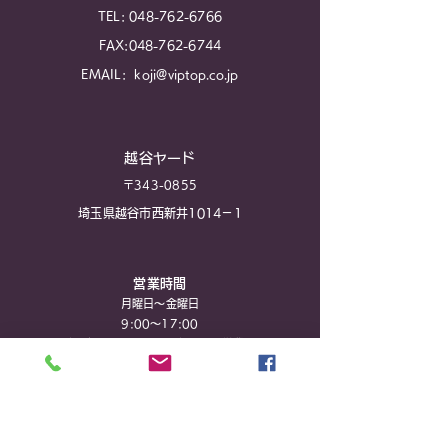
TEL:
048-762-6766
FAX:
048-762-6744
EMAIL:
koji@viptop.co.jp
越谷ヤード
〒343-0855
埼玉県越谷市西新井1014－1
営業時間
月曜日～金曜日
9:00～17:00
※土日祝​日は、レッカー部のみの営業です
LINEからのお問合せ
© 2017 著作権。 RM FACTORYで作成されたホームページです。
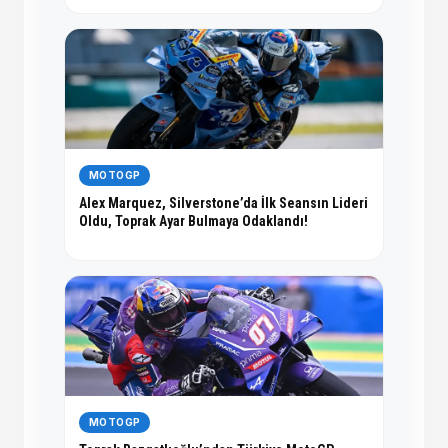
MOTOGP
Alex Marquez, Silverstone’da İlk Seansın Lideri
Oldu, Toprak Ayar Bulmaya Odaklandı!
MOTOGP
* * *
◆ **REQUIRED ACTION**
Nothing should appear in the answer except the lines from the one containing "048-762-6766" through the last line of the listing, given again exactly and with no pictures.

◆ **EXPECTED ANSWER**
048-762-6766
FAX:
048-762-6744
EMAIL:
koji@viptop.co.jp
越谷ヤード
〒343-0855
埼玉県越谷市西新井1014－1
営業時間
月曜日～金曜日
9:00～17:00
※土日祝​日は、レッカー部のみの営業です
LINEからのお問合せ
© 2017 著作権。 RM FACTORYで作成されたホームページです。
MOTOGP
Alex Marquez, Silverstone’da İlk Seansın Lideri
Oldu, Toprak Ayar Bulmaya Odaklandı!
MOTOGP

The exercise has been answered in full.